# Homework Starter Notebook: Python Data Structures, Control Flow, Strings, and Generators

Complete the **TODO** sections in each code cell.  
Do **not** delete or change the provided **sanity checks** (assertions) unless instructed.

## Rules
- Your code should run **top-to-bottom** with no errors.
- You may be creative in *how* you implement solutions, but outputs must satisfy the checks.
- The sanity checks are **not** the full grading tests—passing them only means you're on the right track.
- You should delete `raise NotImplementedError` statements after completing each implementation.

---


In [132]:
score0 = 0.6

#! Please see comments in the codeblocks. Generally, the formatting of the report is good but we expect more attention to details and following of instructions.
# Some repetitive imports were observed.

## Setup

Run this cell first. You may import additional **standard library** modules if needed.


In [133]:
from time import perf_counter
import string

PUNCT_TABLE = str.maketrans("", "", string.punctuation)

print("Setup complete ✅")

Setup complete ✅


## Part 1: Data-Generating Functions

Implement each function. Each function must **return** the requested data structure.
- Do **not** print inside these functions.
- Make sure your functions work for small `n` and large `n`.


In [134]:
# TODO (Q1-Q4): Implement the functions below

def make_numbers_list(n):
    """Return a list of integers from 0 to n-1."""
    return list(range(n))

def make_numbers_tuple(n):
    """Return a tuple of integers from 0 to n-1."""
    return tuple(range(n))


def make_squares_dict(n):
    """Return a dict mapping i -> i^2 for i in 0..n-1."""
    return {i: i**2 for i in range(n)}


def make_unique_mod_set(n, k):
    """Return a set containing i % k for i in 0..n-1."""
    return {i % k for i in range(n)}

In [135]:
# Quick checks (small n)
assert make_numbers_list(5) == [0, 1, 2, 3, 4]
assert make_numbers_tuple(5) == (0, 1, 2, 3, 4)
assert make_squares_dict(4) == {0: 0, 1: 1, 2: 4, 3: 9}
assert make_unique_mod_set(10, 4) == {0, 1, 2, 3}

print("Part 1 checks passed ✅")

Part 1 checks passed ✅


In [136]:
score1 = 4

## Part 2: Assigning and Manipulating Data

Use **n = 10_000**. Call your Part 1 functions and assign the results to variables.

Then implement the TODOs:
- list comprehension (evens)
- sum over a condition (values > 5000)
- filter dictionary keys based on values
- compute and explain unique count of modulo set

Write short markdown explanations where requested.


In [137]:
# TODO (Q5): Create the large data structures and store them in variables
n = 10_000
k_mod = 43

numbers_list = make_numbers_list(n)
numbers_tuple = make_numbers_tuple(n)
squares_dict = make_squares_dict(n)
mods_set = make_unique_mod_set(n, k_mod)

In [138]:
score2 = 1

In [139]:
# TODO (Q6): Use a list comprehension to create a list of only even numbers from numbers_list
evens = [num for num in numbers_list if num % 2 == 0]

In [140]:
# TODO (Q7): Compute the sum of values > 5000 from numbers_tuple
sum_gt_5000 = sum(num for num in numbers_tuple if num > 5000)

In [141]:
# TODO (Q8): Create a list of keys where squares_dict[key] is divisible by 3
keys_square_div_by_3 = [key for key, value in squares_dict.items() if value % 3 == 0]

In [142]:
score3 = 3

### TODO (Q9): Explain the modulo set size (short answer)

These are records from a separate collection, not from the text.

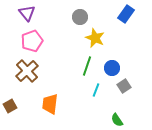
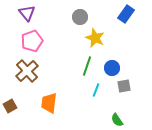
gray square: rotated 24 degrees clockwise
orange trapezoid: moved 1 px left, 1 px up
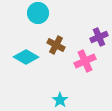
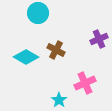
purple cross: moved 2 px down
brown cross: moved 5 px down
pink cross: moved 22 px down
cyan star: moved 1 px left
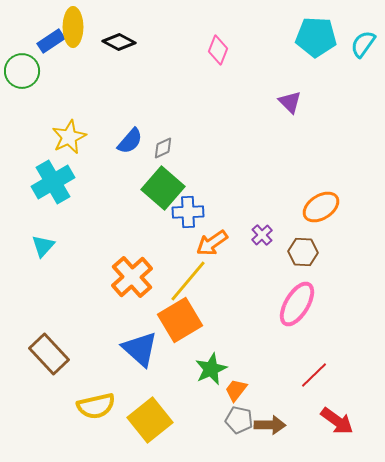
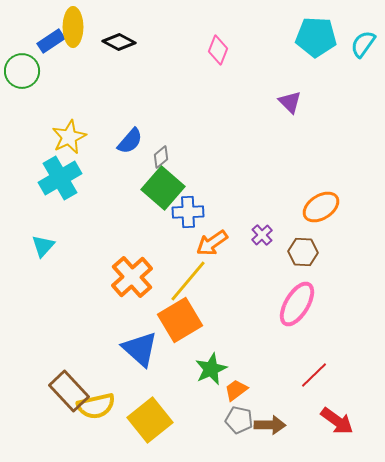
gray diamond: moved 2 px left, 9 px down; rotated 15 degrees counterclockwise
cyan cross: moved 7 px right, 4 px up
brown rectangle: moved 20 px right, 37 px down
orange trapezoid: rotated 15 degrees clockwise
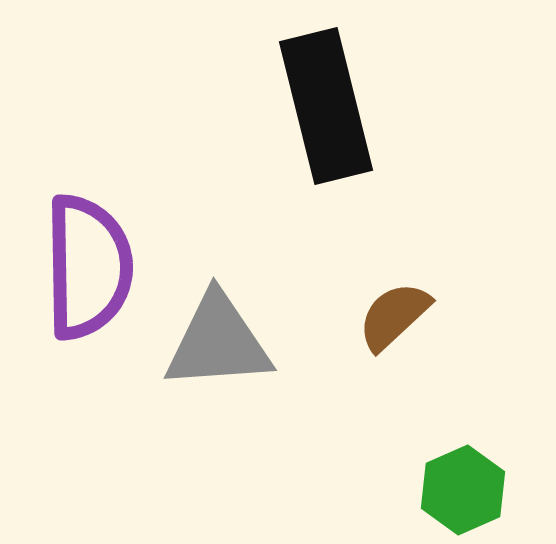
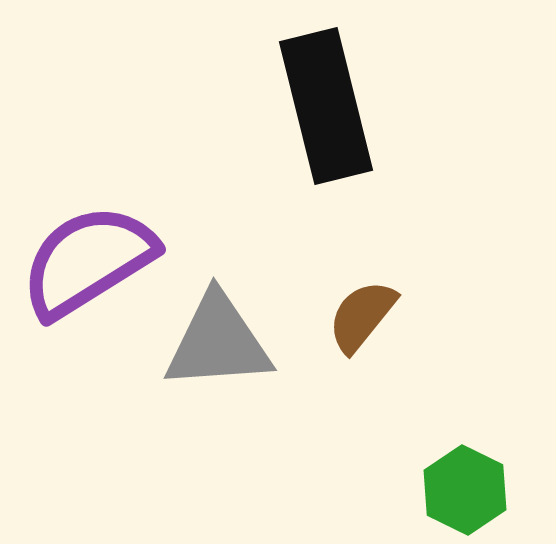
purple semicircle: moved 6 px up; rotated 121 degrees counterclockwise
brown semicircle: moved 32 px left; rotated 8 degrees counterclockwise
green hexagon: moved 2 px right; rotated 10 degrees counterclockwise
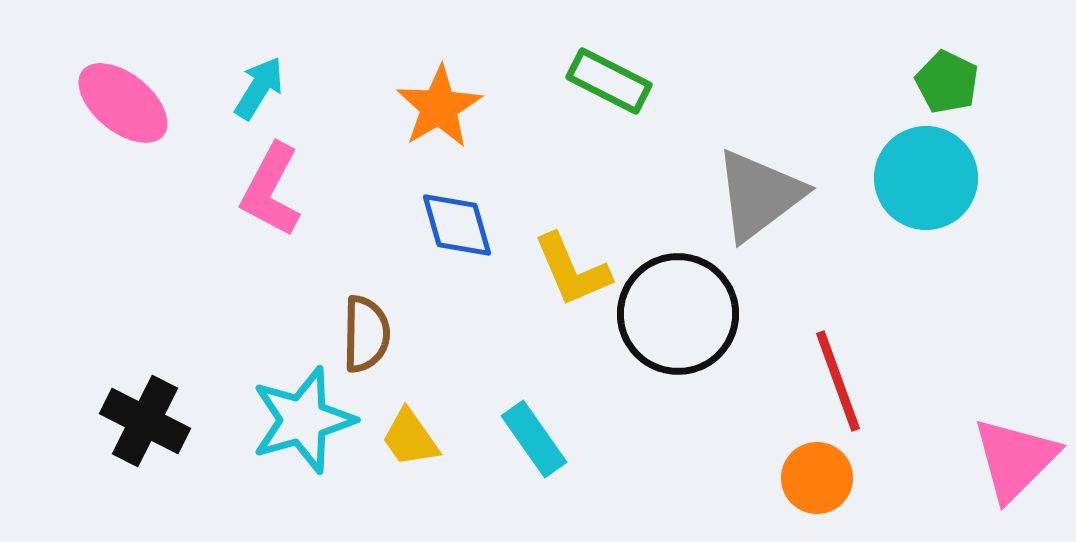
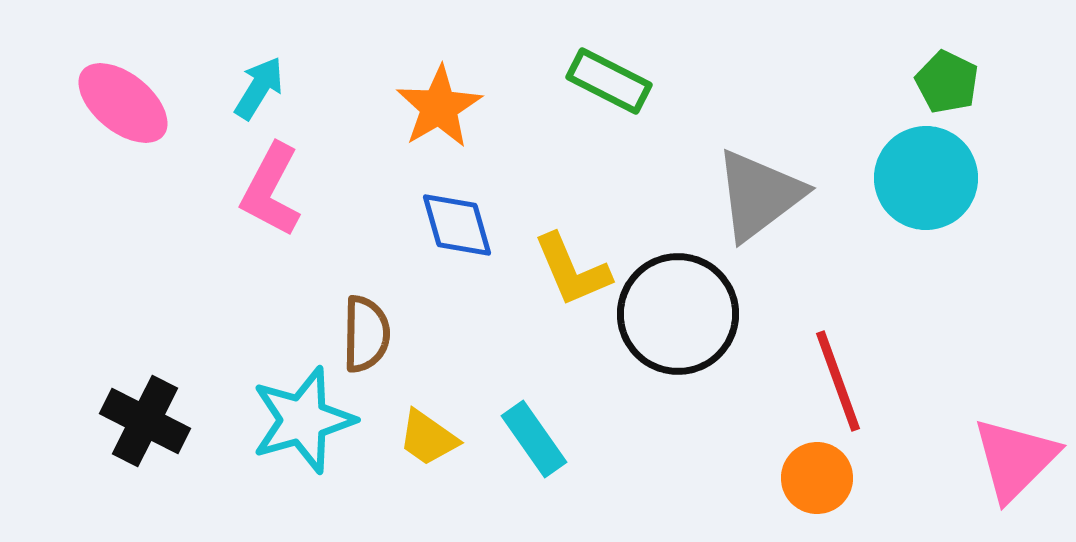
yellow trapezoid: moved 18 px right; rotated 20 degrees counterclockwise
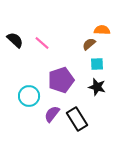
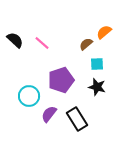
orange semicircle: moved 2 px right, 2 px down; rotated 42 degrees counterclockwise
brown semicircle: moved 3 px left
purple semicircle: moved 3 px left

In a markdown cell below, explain **why** `len(mods_set)` is what it is (1–3 sentences).  
Hint: consider the possible outcomes of `i % k`.


len(mods_set) allows us to see the number of the values in mods_set. This then allows us to see up until what numbers it can produce a remainder for. For example, I have 43 as my modulo. This means that there up until the number 43 (so, 42), there will be that many outcomes for i % k. In this case, there are 43 possible outcomes.

In [143]:
# TODO (Q9): Compute the number of unique values in mods_set
mods_count = len(mods_set)
print(mods_count)

43


In [144]:
# Sanity checks for Part 2

# Evens in 0..9999: exactly 5000 even numbers (0 included)
assert len(evens) == 5000
assert evens[:5] == [0, 2, 4, 6, 8]
assert evens[-1] == 9998

# sum of integers 5001..9999
# formula: sum 0..9999 - sum 0..5000
sum_0_9999 = 9999 * 10000 // 2
sum_0_5000 = 5000 * 5001 // 2
assert sum_gt_5000 == (sum_0_9999 - sum_0_5000)

# Squares divisible by 3 iff the base integer is divisible by 3
assert all(k % 3 == 0 for k in keys_square_div_by_3)

# For mods_set where k=97 and n=10000, should contain all residues 0..96
assert mods_count == k_mod
assert mods_set == set(range(k_mod))

print("Part 2 checks passed ✅")

Part 2 checks passed ✅


In [145]:
score4 = 0.7
#! Please see the comments below.
print("The explanation for the module size was not adequate. A sample explanation is given below.")
print("""For `i % k`, the result is always one of `0, 1, ..., k-1`.  
If `n >= k`, you will see **all** residues, so the set has size `k`. If `n < k`, it will have size `n`.""")

The explanation for the module size was not adequate. A sample explanation is given below.
For `i % k`, the result is always one of `0, 1, ..., k-1`.  
If `n >= k`, you will see **all** residues, so the set has size `k`. If `n < k`, it will have size `n`.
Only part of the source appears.